**WHAT THIS TASK INVOLVES**:
Take the lines below from the one with "MF OP IR AS FIVIP-01-25" through the one with "เติบโตในรถยนต์ขนาดใหญ่ก็ต้องเข้าใจ" and print only them, exactly. Don't print the pictures.

[Saved entries]
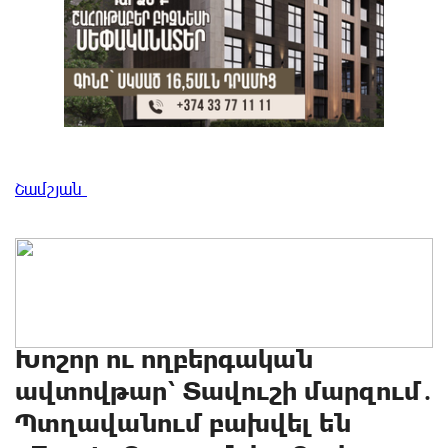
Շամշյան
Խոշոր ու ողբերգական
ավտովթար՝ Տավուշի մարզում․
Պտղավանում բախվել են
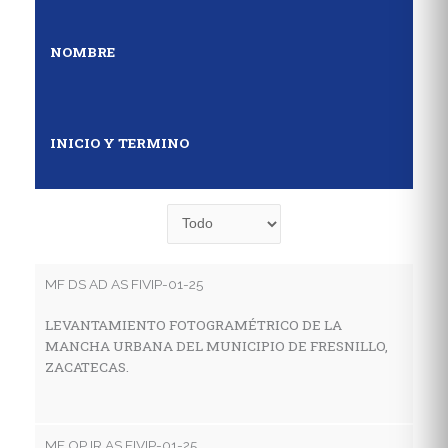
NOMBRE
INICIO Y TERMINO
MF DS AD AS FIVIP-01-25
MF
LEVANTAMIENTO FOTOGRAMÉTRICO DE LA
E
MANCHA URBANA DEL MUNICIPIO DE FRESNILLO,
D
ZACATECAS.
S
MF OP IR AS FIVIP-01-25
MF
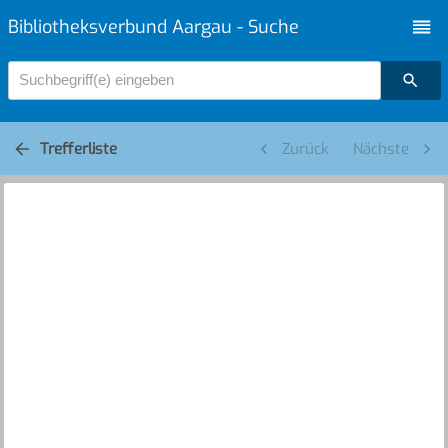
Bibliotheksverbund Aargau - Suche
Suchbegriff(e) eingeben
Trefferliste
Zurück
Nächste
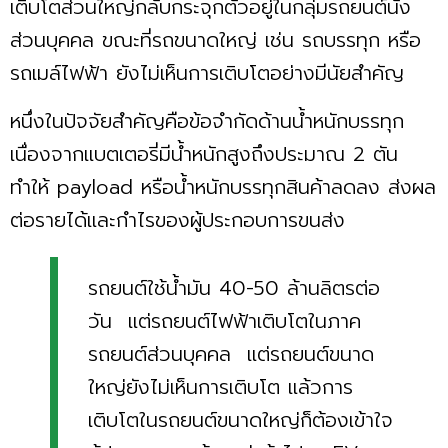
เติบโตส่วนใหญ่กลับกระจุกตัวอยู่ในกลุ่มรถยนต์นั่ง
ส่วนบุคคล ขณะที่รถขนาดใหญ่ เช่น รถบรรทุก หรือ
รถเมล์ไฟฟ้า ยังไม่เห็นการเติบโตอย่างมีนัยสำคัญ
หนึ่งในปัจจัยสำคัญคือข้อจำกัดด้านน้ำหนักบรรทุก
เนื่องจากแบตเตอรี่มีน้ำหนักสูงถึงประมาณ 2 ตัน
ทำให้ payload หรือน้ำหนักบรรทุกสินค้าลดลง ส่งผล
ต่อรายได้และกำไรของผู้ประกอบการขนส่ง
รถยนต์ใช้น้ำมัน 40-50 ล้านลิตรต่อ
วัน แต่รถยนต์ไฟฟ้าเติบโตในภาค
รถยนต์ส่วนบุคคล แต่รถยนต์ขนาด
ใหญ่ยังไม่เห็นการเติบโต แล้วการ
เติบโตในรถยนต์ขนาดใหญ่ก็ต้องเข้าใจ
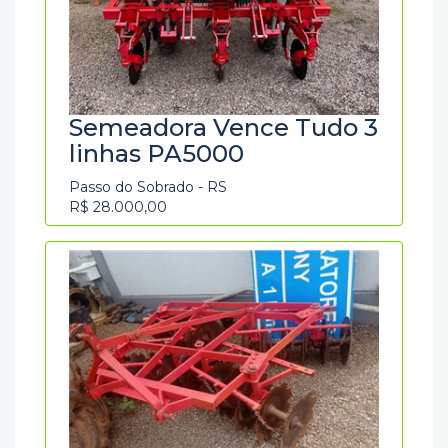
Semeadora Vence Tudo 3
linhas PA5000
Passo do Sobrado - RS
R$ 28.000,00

**REPLY**:
MF OP IR AS FIVIP-01-25
MF
Bibliotheksverbund Aargau - Suche
Suchbegriff(e) eingeben
Trefferliste
Zurück
Nächste
เติบโตส่วนใหญ่กลับกระจุกตัวอยู่ในกลุ่มรถยนต์นั่ง
ส่วนบุคคล ขณะที่รถขนาดใหญ่ เช่น รถบรรทุก หรือ
รถเมล์ไฟฟ้า ยังไม่เห็นการเติบโตอย่างมีนัยสำคัญ
หนึ่งในปัจจัยสำคัญคือข้อจำกัดด้านน้ำหนักบรรทุก
เนื่องจากแบตเตอรี่มีน้ำหนักสูงถึงประมาณ 2 ตัน
ทำให้ payload หรือน้ำหนักบรรทุกสินค้าลดลง ส่งผล
ต่อรายได้และกำไรของผู้ประกอบการขนส่ง
รถยนต์ใช้น้ำมัน 40-50 ล้านลิตรต่อ
วัน แต่รถยนต์ไฟฟ้าเติบโตในภาค
รถยนต์ส่วนบุคคล แต่รถยนต์ขนาด
ใหญ่ยังไม่เห็นการเติบโต แล้วการ
เติบโตในรถยนต์ขนาดใหญ่ก็ต้องเข้าใจ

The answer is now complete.